Breaker racking was a training module motivated by an earlier arc-flash study. Modifications were made with new relays installed on the 480-V switchgear to reduce incident energy levels, and recommendations were made to purchase remote racking devices as an extra precaution to remove personnel from the potential “line of fire.” Often during troubleshooting efforts in support of a forced outage, breakers must be racked off the buss and LOTOed.

The training module developed shares the PPE requirements for the task, the equipment and tools necessary, and the preparations needed for determining which method is best for racking (manual or remote) and how to perform each method. While this had no direct impact result in forced-outage reduction, it was identified as a best practice by the site to share all information about the breakers themselves, the racking devices, PPE, and process on confirming zero energy to maintain the plant equipment.

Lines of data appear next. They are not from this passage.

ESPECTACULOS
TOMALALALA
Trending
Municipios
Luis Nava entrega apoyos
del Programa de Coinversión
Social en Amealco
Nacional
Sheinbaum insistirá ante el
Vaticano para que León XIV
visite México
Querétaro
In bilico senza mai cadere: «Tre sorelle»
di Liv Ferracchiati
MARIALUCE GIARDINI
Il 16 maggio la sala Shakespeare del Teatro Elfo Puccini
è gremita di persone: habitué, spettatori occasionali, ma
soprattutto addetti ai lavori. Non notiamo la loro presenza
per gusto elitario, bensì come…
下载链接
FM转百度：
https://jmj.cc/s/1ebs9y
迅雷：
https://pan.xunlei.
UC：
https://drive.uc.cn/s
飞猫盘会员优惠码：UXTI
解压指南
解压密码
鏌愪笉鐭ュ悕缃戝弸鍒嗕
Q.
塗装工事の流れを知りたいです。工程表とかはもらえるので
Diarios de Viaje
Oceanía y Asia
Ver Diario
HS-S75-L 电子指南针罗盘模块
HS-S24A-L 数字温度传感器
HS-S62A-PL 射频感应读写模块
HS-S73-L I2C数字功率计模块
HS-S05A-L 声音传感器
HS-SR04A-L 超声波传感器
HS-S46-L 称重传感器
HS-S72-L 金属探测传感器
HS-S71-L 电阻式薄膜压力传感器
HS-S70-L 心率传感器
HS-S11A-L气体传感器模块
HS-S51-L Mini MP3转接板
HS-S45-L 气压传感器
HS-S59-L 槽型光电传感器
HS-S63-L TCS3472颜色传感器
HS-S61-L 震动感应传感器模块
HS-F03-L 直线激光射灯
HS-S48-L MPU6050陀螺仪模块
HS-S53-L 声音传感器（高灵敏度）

These three examples of knowledge-sharing, along with site-specific web-based training, help provide both process theory and real-world experience. Result: eFOR improved from 0.28% 0.47% in the first year of the program’s implementation.

As new hires replace a retiring workforce, the training helps present real-world examples and expectations to new hires. When new personnel come aboard, they are given a database of information that the plant has gained over the last 20 years, enabling them to grow their skill sets and be better prepared for events as they arise.